Current methods for chart understanding have weaknesses. Some rely on pre-made tools which limits their flexibility, and others use a single way of thinking – like breaking down the problem into text steps – which can be hard to check for accuracy. It's difficult to 'reward' the AI for getting the right answer when the reasoning process is unclear, making it hard to improve the system.
What's the solution?
The researchers came up with a method called 'Code-as-Thought' where the AI translates the visual information in a chart into a symbolic code. However, they found that *always* using code doesn't work for all charts. So, they introduced 'Visual Programmability,' which allows the AI to *learn* when to use code and when to directly analyze the chart visually. The AI is trained using a special reward system that encourages both accurate answers and smart decision-making about which approach to use.
Why it matters?
This work is important because it shows that AI can be taught not just *what* to think, but *how* to think.
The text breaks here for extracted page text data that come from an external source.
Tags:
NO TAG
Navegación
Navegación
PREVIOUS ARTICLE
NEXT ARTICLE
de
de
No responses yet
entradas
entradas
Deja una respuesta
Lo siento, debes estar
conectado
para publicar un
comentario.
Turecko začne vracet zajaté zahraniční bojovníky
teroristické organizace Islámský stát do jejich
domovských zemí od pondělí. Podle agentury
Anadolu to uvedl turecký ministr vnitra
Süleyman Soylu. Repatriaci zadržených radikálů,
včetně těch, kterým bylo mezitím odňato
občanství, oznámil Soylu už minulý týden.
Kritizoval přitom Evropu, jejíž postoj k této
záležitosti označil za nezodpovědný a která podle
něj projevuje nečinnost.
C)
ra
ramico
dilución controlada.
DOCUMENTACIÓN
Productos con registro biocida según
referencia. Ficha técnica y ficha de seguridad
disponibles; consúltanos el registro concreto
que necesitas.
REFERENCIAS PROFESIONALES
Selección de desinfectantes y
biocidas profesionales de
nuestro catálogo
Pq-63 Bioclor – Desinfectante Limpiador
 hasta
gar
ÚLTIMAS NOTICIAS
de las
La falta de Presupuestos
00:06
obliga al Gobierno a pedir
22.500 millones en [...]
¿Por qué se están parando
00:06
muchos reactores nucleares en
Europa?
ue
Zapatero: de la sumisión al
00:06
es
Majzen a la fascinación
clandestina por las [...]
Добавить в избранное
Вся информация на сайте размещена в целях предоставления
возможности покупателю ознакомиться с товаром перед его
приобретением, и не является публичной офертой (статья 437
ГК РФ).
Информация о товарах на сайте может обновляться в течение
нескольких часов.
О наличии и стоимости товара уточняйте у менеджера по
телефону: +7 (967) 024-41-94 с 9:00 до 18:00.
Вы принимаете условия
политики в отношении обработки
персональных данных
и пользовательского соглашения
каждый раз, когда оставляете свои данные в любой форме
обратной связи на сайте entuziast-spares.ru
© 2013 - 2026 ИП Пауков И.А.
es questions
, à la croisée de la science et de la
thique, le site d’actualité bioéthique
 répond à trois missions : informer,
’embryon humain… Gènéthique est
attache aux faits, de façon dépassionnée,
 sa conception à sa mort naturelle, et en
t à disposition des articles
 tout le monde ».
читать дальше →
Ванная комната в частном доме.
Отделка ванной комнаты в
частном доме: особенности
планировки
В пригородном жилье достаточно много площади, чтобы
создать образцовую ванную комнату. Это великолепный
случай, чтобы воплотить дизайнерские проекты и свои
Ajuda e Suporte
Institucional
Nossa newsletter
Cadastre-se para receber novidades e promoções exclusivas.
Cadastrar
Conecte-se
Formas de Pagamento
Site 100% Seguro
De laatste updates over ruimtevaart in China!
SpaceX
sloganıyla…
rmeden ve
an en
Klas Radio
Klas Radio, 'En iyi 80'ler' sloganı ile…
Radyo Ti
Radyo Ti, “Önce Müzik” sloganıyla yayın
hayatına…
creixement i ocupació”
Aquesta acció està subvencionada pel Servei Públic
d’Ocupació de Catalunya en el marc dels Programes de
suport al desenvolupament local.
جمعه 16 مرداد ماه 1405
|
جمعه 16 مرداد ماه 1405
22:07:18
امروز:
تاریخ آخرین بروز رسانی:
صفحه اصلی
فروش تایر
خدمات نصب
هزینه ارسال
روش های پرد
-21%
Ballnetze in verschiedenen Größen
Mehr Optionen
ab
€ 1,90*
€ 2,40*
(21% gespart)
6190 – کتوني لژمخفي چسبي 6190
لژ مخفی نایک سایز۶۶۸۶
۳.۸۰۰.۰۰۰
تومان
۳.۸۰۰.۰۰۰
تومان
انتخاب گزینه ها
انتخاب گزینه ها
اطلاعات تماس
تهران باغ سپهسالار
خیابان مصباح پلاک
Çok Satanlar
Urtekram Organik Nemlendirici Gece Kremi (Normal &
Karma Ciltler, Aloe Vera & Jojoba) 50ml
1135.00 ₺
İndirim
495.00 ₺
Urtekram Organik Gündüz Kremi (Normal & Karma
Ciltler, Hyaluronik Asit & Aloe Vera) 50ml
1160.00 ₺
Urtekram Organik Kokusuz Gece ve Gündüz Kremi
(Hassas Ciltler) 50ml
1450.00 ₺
By learning to choose the best reasoning strategy for each chart, these models become more reliable and capable of handling complex visual information, which is a step towards more intelligent AI systems.
Abstract
Chart understanding presents a critical test to the reasoning capabilities of Vision-Language Models (VLMs). Prior approaches face critical limitations: some rely on external tools, making them brittle and constrained by a predefined toolkit, while others fine-tune specialist models that often adopt a single reasoning strategy, such as text-based chain-of-thought (CoT). The intermediate steps of text-based reasoning are difficult to verify, which complicates the use of reinforcement-learning signals that reward factual accuracy. To address this, we propose a Code-as-Thought (CaT) approach to represent the visual information of a chart in a verifiable, symbolic format. Our key insight is that this strategy must be adaptive: a fixed, code-only implementation consistently fails on complex charts where symbolic representation is unsuitable. This finding leads us to introduce Visual Programmability: a learnable property that determines if a chart-question pair is better solved with code or direct visual analysis. We implement this concept in an adaptive framework where a VLM learns to choose between the CaT pathway and a direct visual reasoning pathway. The selection policy of the model is trained with reinforcement learning using a novel dual-reward system. This system combines a data-accuracy reward to ground the model in facts and prevent numerical hallucination, with a decision reward that teaches the model when to use each strategy, preventing it from defaulting to a single reasoning mode. Experiments demonstrate strong and robust performance across diverse chart-understanding benchmarks. Our work shows that VLMs can be taught not only to reason but also how to reason, dynamically selecting the optimal reasoning pathway for each task.